Optus oversight urged following triple-zero failures

A consumer group says Optus should be forced to accept external technical assistance to recover public faith in the ability to manage the triple zero calls after the last two deductions in the fidelity network.
The examination of EMBATLED Optus concentrated on Monday after 4500 customers in NSW Town Dapto could not make an emergency call for eight hours on Sunday morning.
The revelation comes after the company owned by Singtel on September 18, in South Australia, Western Australia and Northern Region, a deduction that strikes households and made a deduction connected to three deaths.
This event, which is subject to an Optus investigation and a federal communication guard investigation, led to expectations of a meeting between the Minister of Communication Minister Anika Wells and Singel, who visited Sydney from Singapore this week.
The Australian Communication Consumer Action Network wants MS Wells to use undergraduate powers to require independent technical supervision of emergency and network reliability systems in Optus.
“This will provide some assurance that there is a strict surveillance that prevents further failure,” said Carol Bennett, General Manager of Network. He said.
“The community should trust that the emergency call system is working 100 percent of the time they need the most.”
Grame Hughes, the University of Griffith and Retail Specialist Graeme Hughes, Mrs. Wells and Singtel, the best result will be “compulsory systemic revisions guaranteed by the sources of the parent company and controlled by an external and impartial investigation board”.
“Optus shows that the second triple zero service failure has collapsed and pushes the problem into dangerous systemic fragile in the case of dangerous systemic fragile.
“Localized September 28 Dapto deduction confirmed the failure of the basic ‘camp-on’ failure and endangered public security.”
The camp mechanism is when the triple zero call cannot be connected from a telephone user’s network and then automatically directed through another provider.

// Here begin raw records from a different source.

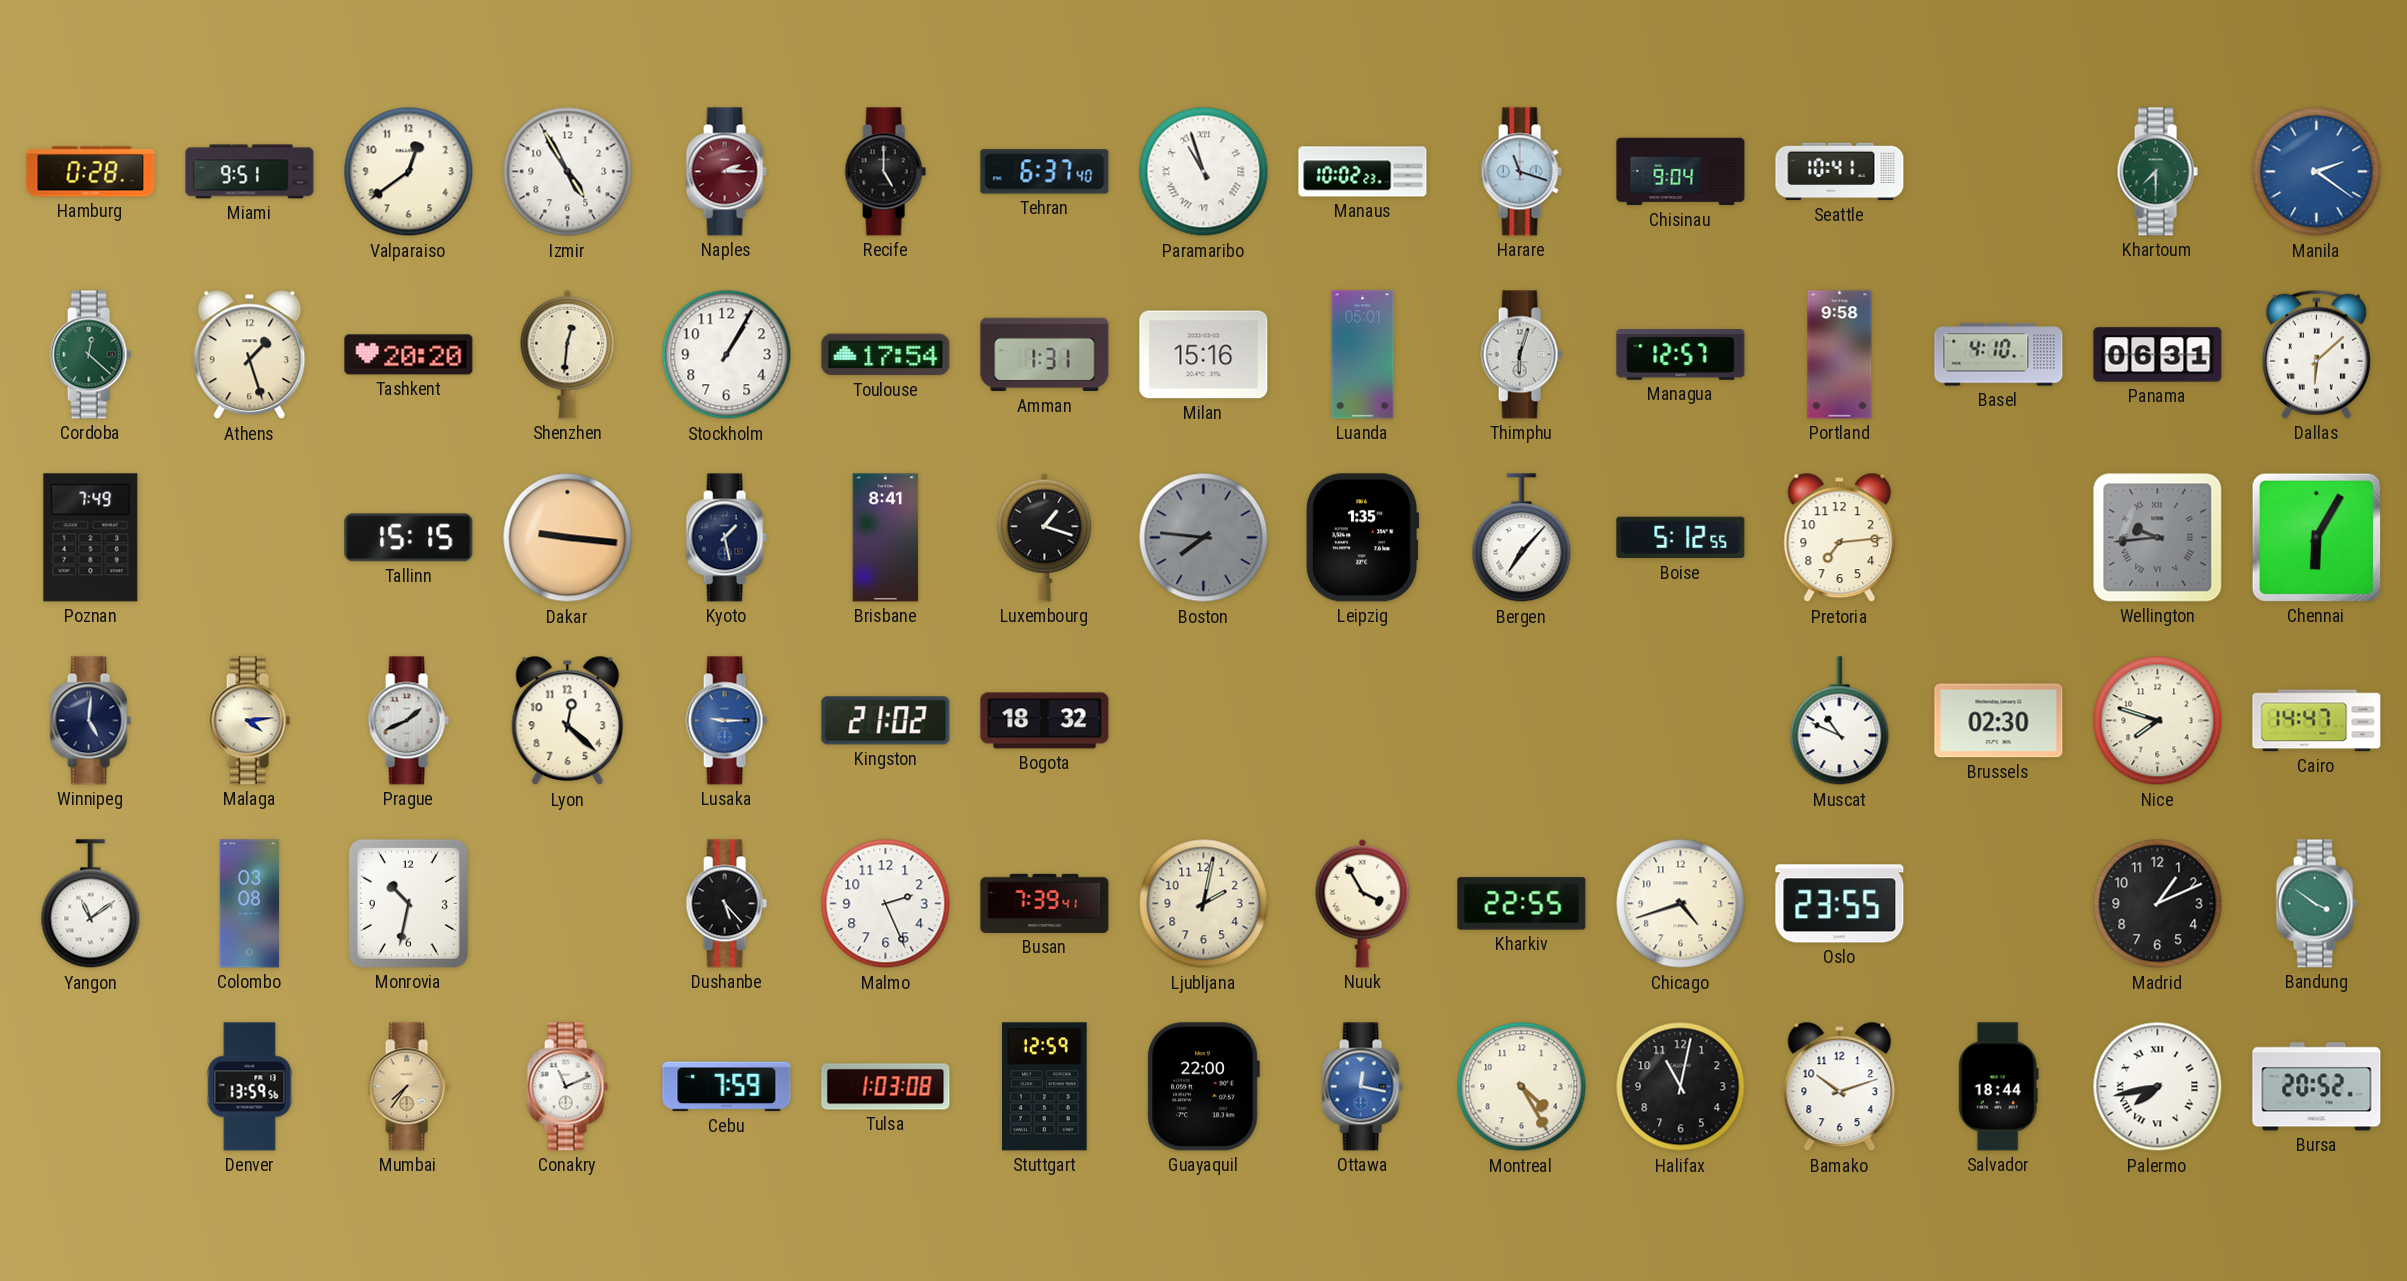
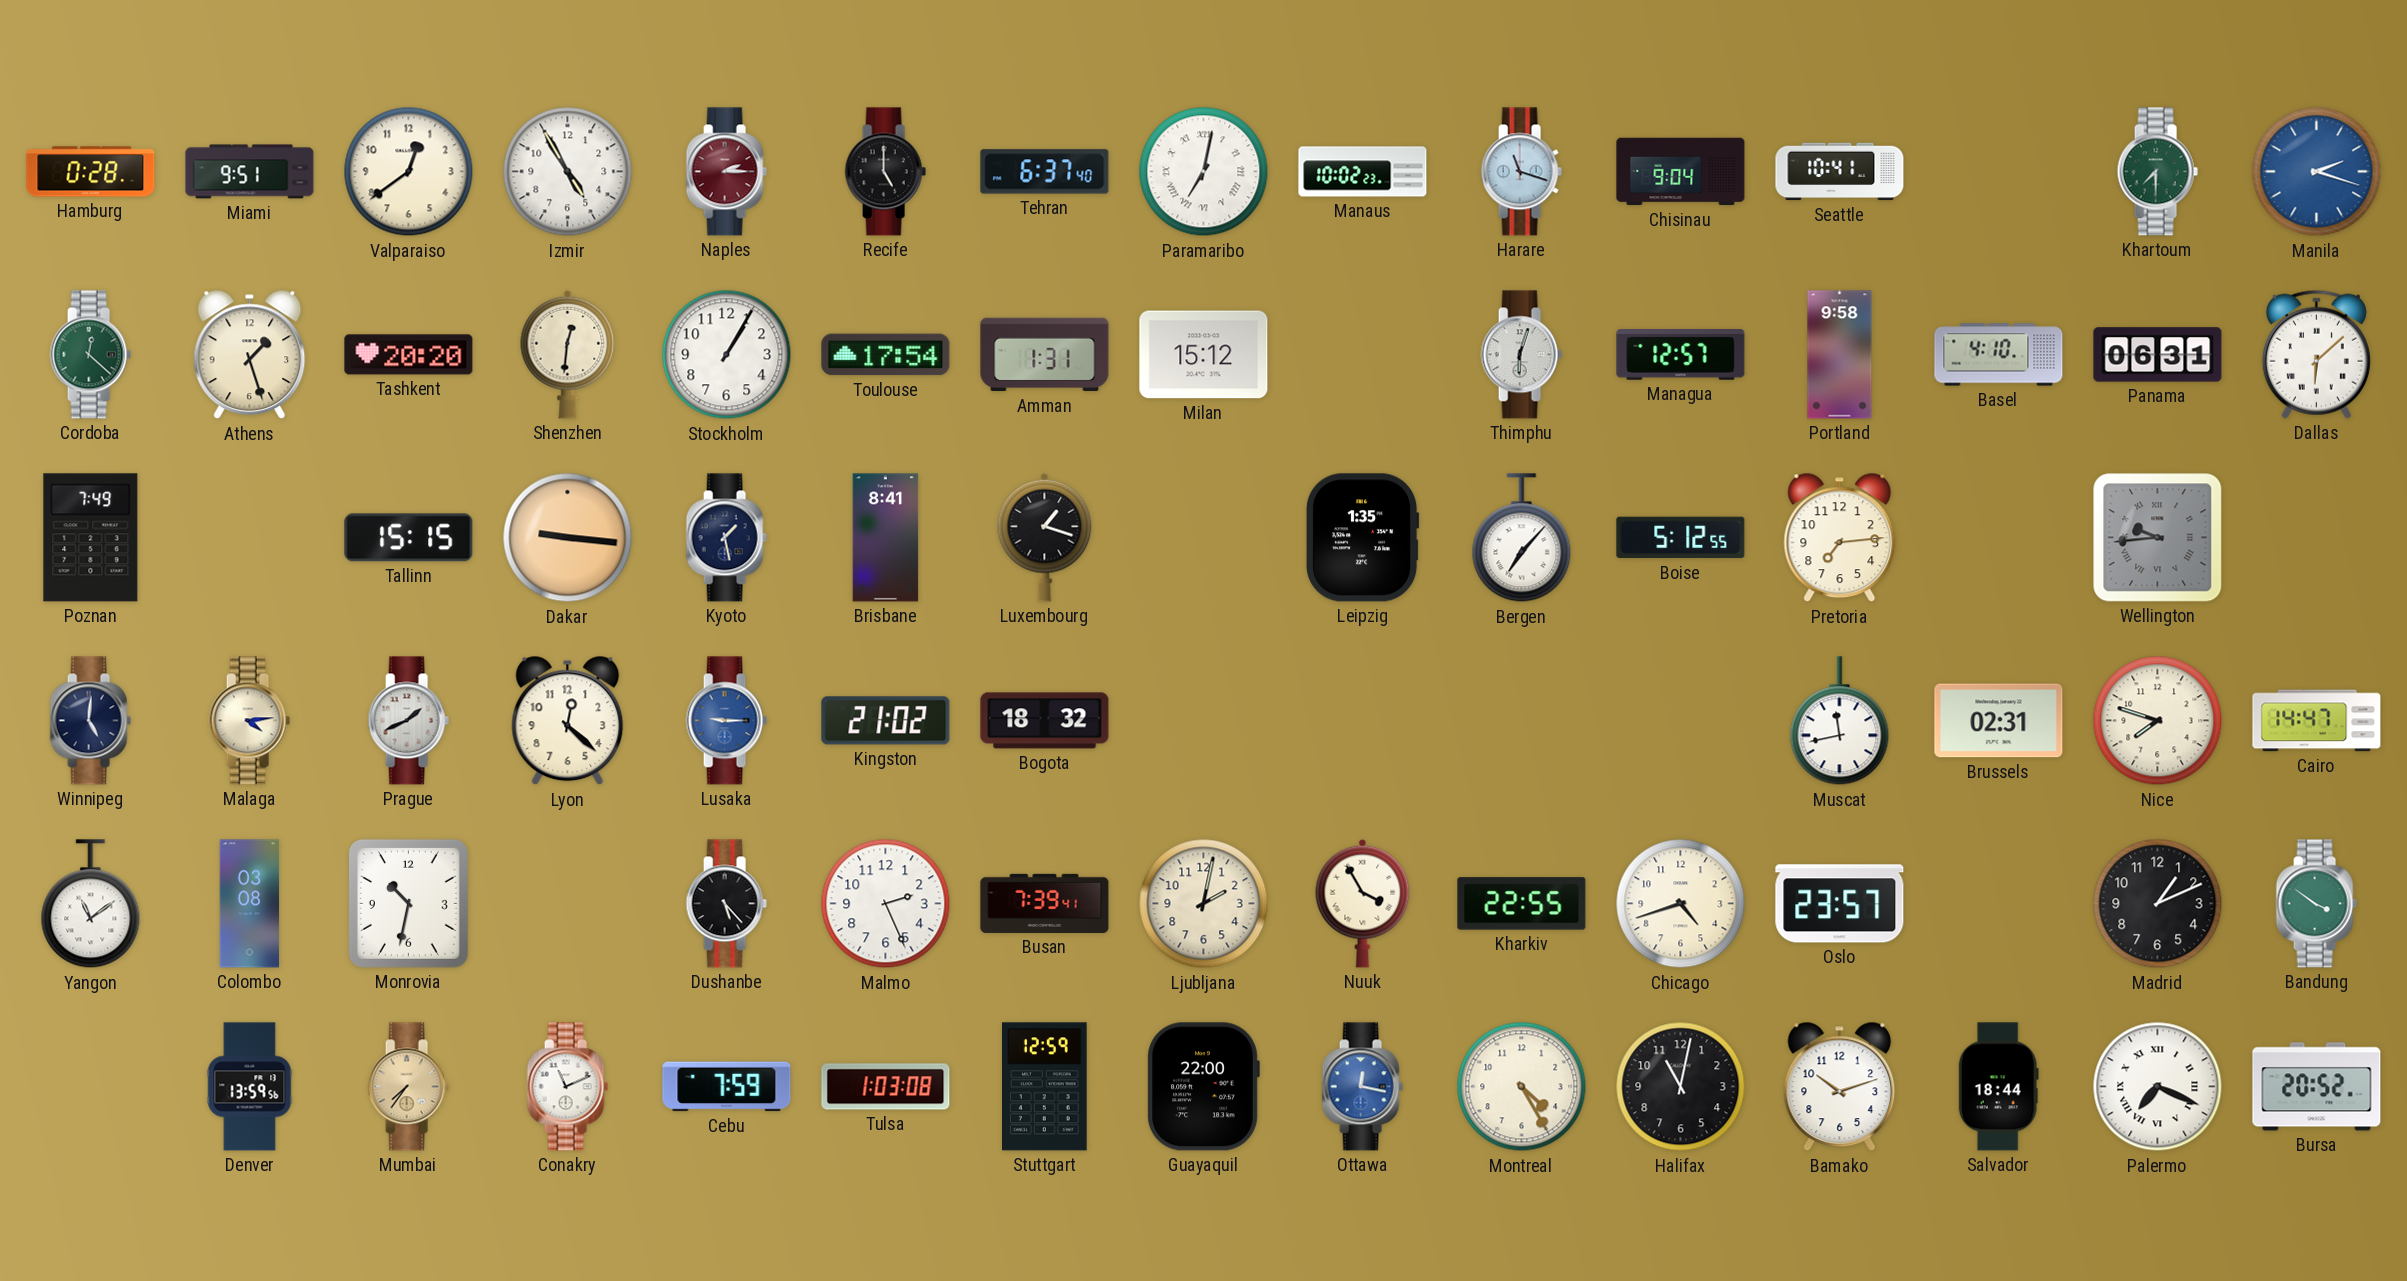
Paramaribo: 10:57 -> 7:02
Manila: 2:21 -> 2:18
Milan: 15:16 -> 15:12
Luanda: 05:01 -> none
Boston: 7:46 -> none
Chennai: 6:05 -> none
Muscat: 10:49 -> 11:43
Brussels: 02:30 -> 02:31
Oslo: 23:55 -> 23:57
Palermo: 7:43 -> 7:19
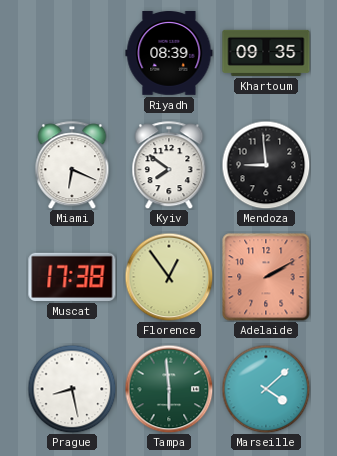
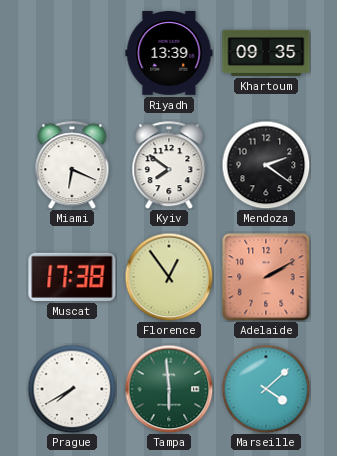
Riyadh: 08:39 -> 13:39
Mendoza: 8:59 -> 2:21
Prague: 8:28 -> 7:40
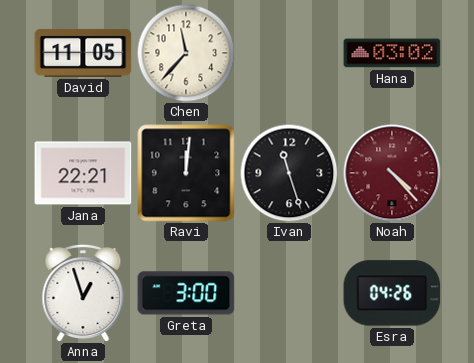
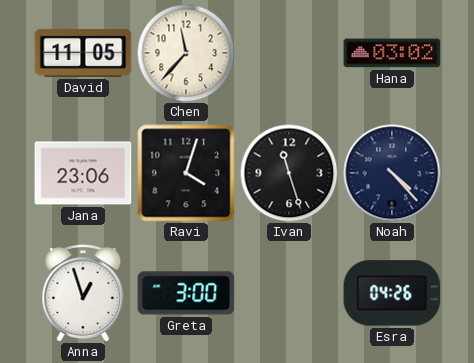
Jana: 22:21 -> 23:06
Ravi: 12:01 -> 4:03
Noah dial: burgundy -> navy
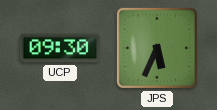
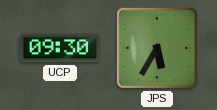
JPS: 5:34 -> 5:35
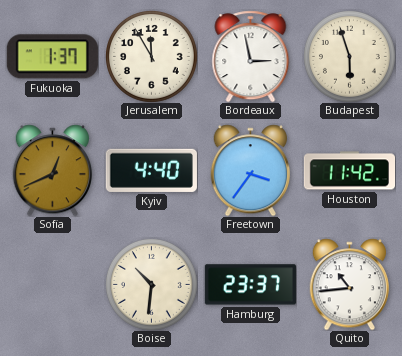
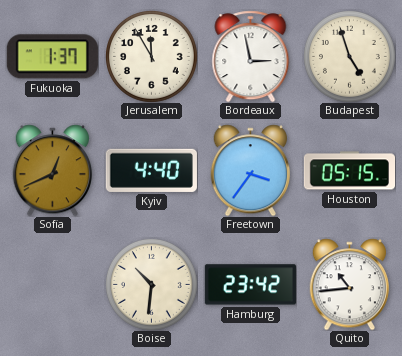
Budapest: 5:57 -> 4:57
Houston: 11:42 -> 05:15
Hamburg: 23:37 -> 23:42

Optus General Manager Stephen Rue admitted that regular processes were not monitored in the September 18 deduction during the upgrade of a network firewall under the pressure of continuing his job.
This month’s problems come after Optus pays more than $ 12 million to violate emergencies during a country -wide network deduction that caused a significant deterioration in 2024.
In the 2023 incident, Optus could not provide emergency call access to 2145 people and then found that he did not control welfare for 369 people who tried to call the triple zero.
Mr. Rue worked as the General Manager of the company from Kelly Bayer Rosmarin, who resigned in 2024 after a countrywriter deduction.

Australian Associated Press is a beating heart of Australian news. AAP has been the only independent national Newswire of Australia and has been providing reliable and fast news content to the media industry, the government and the corporate sector for 85 years. We inform Australia.